A few weeks ago I would have been crazy. I would have called the city to see if she paid her electric bill, and if that is why it is off. I know that is the reason. She used all her commission check to pay his $2500 bail. She won't have much left this month, and she was way behind as it is. I will not pay the bill. I will not even ask about it. I plan on not even contacting her. I am so over it all. I am really burned out. The only reason I drove to her house is because I was worried she might have tryed to commit suicide. She's tried it twice before and failed. I can't help but think she might try it again.

What a freaking nightmare.

Shellcrusher 04-07-2011 01:14 PM


Originally Posted by rowanthe (Post 2926859)
...I always felt that a good reputation was good for business...lol Guess that is thrown out the window to some extent right now......... and I have decided that I am not going to let it bother me.

Number 1 rule of business/sales.

People do business with people they like.

If you suggest that your good reputation was thrown out the window, I can deduce that you had/have a good reputation which really means, people liked you. Therefore, I suspect you'll do better than you're making yourself believe.

Take it easy on you.

GettingBy 04-07-2011 01:43 PM

Geez, Rowanthe - your daughter has employees?!?! I sure hope the "light goes on" (pun intended!!) for the employee and she heads for the hills. If your daughter can't pay the electric bill, how the heck is she paying salaries?

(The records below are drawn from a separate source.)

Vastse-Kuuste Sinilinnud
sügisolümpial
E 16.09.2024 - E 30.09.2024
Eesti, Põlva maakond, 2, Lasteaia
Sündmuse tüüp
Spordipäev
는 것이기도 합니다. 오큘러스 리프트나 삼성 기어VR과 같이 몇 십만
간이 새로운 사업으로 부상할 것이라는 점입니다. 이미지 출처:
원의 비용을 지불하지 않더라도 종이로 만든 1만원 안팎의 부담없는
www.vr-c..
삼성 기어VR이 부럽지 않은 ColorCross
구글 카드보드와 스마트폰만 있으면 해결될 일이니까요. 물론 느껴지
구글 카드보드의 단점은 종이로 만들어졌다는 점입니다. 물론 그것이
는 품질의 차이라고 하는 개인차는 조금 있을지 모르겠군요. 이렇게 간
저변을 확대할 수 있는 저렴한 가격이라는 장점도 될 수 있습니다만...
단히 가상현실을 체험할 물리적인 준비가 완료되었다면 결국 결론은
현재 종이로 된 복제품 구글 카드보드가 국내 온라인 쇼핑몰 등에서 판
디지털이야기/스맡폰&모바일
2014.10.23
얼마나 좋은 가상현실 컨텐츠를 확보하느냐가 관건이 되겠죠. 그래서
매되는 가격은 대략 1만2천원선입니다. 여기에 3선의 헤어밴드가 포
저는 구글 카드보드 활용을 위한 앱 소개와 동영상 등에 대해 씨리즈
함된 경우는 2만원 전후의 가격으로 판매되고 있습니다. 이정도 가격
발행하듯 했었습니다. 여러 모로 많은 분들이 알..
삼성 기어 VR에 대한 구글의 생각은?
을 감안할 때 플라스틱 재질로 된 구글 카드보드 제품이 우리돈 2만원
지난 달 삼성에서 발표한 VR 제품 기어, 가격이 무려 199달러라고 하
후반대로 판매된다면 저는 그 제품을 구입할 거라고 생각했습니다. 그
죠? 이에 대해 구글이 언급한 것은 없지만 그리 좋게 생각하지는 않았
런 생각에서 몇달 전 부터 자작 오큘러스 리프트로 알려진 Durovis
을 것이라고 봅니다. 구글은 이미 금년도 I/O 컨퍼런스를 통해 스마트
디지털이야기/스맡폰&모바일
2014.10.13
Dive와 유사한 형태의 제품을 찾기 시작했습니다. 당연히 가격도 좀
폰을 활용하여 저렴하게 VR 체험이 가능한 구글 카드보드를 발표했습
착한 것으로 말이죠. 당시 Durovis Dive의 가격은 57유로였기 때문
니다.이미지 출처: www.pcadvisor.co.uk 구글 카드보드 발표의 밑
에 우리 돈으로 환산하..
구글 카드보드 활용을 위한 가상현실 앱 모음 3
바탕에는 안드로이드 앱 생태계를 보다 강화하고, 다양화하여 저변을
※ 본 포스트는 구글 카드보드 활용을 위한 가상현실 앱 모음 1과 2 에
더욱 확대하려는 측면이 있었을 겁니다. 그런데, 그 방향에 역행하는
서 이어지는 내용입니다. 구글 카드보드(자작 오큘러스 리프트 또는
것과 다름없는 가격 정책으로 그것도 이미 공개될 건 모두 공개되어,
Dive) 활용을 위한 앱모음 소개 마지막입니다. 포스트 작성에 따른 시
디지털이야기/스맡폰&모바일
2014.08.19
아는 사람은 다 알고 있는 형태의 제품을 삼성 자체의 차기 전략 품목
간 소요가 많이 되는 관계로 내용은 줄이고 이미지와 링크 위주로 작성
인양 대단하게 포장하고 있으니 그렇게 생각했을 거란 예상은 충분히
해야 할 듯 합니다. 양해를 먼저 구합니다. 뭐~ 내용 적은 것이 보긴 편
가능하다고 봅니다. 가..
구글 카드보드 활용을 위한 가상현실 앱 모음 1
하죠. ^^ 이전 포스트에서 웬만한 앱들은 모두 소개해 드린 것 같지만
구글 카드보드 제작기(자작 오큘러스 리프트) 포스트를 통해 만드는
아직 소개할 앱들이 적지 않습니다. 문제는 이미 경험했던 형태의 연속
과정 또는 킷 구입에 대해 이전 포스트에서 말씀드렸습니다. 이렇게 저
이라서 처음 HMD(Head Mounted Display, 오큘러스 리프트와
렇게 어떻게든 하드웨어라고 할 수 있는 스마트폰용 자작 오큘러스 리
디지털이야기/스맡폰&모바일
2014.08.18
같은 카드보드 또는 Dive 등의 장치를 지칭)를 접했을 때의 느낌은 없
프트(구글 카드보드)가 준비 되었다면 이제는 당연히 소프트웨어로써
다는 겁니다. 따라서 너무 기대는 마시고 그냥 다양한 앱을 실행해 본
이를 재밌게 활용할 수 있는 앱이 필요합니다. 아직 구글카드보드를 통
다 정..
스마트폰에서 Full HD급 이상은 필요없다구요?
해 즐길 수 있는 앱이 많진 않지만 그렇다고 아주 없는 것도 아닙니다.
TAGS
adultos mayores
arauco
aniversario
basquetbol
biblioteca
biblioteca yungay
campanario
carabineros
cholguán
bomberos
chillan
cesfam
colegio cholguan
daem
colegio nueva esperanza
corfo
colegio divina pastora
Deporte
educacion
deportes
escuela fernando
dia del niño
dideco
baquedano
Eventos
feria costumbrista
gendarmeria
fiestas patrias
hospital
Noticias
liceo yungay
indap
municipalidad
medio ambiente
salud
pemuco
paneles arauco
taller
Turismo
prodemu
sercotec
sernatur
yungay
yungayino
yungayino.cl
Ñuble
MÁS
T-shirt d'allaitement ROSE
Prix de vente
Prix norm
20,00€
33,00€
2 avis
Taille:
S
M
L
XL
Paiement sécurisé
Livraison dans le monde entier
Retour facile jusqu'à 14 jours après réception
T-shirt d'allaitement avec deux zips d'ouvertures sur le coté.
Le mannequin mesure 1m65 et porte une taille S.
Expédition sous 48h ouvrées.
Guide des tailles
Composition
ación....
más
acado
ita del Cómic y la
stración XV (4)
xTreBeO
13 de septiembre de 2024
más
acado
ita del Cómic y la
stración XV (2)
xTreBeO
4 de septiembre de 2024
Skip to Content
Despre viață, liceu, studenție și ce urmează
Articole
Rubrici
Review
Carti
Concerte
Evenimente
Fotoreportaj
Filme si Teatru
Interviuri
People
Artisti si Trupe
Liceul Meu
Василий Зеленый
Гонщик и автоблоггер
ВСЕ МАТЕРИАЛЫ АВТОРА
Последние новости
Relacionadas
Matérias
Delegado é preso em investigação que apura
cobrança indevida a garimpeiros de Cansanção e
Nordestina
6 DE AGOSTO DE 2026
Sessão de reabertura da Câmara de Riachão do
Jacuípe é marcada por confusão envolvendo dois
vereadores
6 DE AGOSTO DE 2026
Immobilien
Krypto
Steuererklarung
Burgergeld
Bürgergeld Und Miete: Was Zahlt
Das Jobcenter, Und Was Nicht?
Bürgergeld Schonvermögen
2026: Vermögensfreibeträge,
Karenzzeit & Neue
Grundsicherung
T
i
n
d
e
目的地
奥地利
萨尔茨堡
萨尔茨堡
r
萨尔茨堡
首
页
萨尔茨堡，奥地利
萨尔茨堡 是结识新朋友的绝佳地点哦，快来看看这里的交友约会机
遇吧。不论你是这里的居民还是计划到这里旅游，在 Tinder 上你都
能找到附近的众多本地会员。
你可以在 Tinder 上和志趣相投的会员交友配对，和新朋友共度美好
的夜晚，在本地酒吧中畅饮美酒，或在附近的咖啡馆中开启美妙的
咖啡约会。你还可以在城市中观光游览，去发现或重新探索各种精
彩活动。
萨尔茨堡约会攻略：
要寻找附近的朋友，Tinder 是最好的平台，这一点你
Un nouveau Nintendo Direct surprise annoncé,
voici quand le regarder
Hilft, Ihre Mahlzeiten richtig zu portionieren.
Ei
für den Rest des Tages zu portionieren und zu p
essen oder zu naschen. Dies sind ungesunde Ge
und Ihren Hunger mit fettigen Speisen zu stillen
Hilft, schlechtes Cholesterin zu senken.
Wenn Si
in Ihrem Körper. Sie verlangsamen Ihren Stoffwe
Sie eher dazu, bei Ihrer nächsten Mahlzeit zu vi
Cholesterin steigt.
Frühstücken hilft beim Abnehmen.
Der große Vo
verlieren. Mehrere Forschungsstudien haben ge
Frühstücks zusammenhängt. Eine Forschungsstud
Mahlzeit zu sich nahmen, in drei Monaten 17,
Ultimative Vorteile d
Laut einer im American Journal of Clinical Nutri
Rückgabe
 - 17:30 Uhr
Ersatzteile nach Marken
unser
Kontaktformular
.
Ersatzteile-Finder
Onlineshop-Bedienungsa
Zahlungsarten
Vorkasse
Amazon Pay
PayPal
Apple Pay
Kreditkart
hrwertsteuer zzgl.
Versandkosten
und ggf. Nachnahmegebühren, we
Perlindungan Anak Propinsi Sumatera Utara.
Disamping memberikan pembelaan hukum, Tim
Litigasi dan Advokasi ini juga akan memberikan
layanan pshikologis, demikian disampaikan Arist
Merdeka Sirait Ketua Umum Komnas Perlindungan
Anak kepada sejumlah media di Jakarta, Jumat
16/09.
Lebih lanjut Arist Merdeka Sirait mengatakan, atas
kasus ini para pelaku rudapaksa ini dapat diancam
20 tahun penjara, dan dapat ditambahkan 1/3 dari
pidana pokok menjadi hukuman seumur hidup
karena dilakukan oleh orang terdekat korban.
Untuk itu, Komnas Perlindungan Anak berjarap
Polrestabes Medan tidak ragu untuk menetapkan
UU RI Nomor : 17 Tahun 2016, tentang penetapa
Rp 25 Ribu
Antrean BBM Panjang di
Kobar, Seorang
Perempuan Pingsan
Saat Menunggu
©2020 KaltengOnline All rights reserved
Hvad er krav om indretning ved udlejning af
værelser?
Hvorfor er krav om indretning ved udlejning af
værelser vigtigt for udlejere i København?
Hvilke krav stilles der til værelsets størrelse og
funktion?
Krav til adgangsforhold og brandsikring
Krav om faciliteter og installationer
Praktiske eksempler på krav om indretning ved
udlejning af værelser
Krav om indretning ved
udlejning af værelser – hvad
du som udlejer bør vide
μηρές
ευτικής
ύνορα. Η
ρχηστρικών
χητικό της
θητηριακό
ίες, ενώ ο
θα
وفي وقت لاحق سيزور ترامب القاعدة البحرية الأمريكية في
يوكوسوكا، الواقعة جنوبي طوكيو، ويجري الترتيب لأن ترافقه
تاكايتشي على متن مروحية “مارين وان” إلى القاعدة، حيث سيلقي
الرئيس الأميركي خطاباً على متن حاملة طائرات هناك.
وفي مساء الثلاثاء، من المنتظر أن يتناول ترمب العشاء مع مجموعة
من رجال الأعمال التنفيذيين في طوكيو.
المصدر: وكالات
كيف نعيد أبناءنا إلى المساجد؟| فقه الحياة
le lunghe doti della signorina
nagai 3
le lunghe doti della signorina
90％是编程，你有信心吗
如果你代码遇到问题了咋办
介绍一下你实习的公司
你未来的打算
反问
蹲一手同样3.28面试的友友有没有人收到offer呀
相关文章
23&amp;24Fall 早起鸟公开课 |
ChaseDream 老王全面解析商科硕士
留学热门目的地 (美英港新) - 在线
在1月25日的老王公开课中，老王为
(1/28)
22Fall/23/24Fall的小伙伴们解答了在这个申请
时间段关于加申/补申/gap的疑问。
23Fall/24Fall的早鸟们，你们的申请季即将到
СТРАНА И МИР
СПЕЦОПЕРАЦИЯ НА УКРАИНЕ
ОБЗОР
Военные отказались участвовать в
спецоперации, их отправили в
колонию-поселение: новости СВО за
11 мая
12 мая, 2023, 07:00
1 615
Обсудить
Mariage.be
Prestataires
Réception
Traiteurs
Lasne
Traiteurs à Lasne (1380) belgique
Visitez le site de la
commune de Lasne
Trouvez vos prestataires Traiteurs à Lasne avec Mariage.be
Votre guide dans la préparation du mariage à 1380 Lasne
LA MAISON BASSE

As for your business and reputation - I've learned after having my own business - my reputation is based on ME, and the way I interact with people - not my family/friends/etc. I live in a smaller city, and almost everyone knows AH, who my parents are, etc... but all of my customers work with me... because of ME!

The best thing you can do for you... is to pray for your daughter. Hand her over to your HP, and pray for your HP to remove your hatred toward her. Hatred and resentments only hurt you.

LexieCat 04-07-2011 06:14 PM

Since the dirtbag showed up for sentencing, she should be entitled to get her bail money back.

Doesn't some of that belong to grandma and grandpa?